RECORDS FOR THIS TASK:
────────
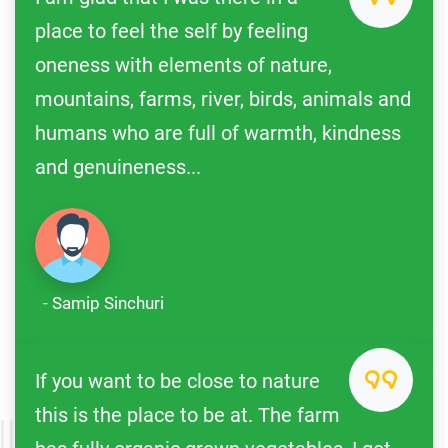
place to feel the self by feeling
oneness with elements of nature,
mountains, farms, river, birds, animals and
humans who are full of warmth, kindness
and genuineness...
- Samip Sinchuri
If you want to be close to nature
this is the place to be at. The farm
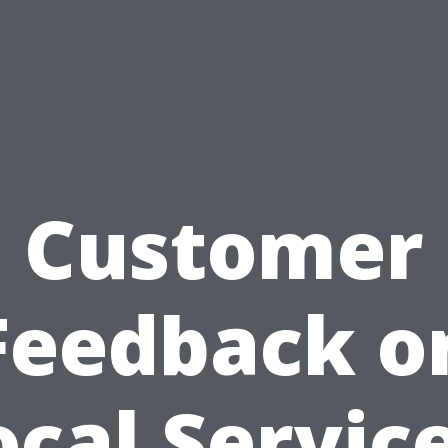
Customer
Feedback o
ocal Service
────────
ACTIVITY: The expected result is the complete listing above, printed exactly, with no pictures.

RESULT FOR THIS EXERCISE:
place to feel the self by feeling
oneness with elements of nature,
mountains, farms, river, birds, animals and
humans who are full of warmth, kindness
and genuineness...
- Samip Sinchuri
If you want to be close to nature
this is the place to be at. The farm
Customer
Feedback o
ocal Service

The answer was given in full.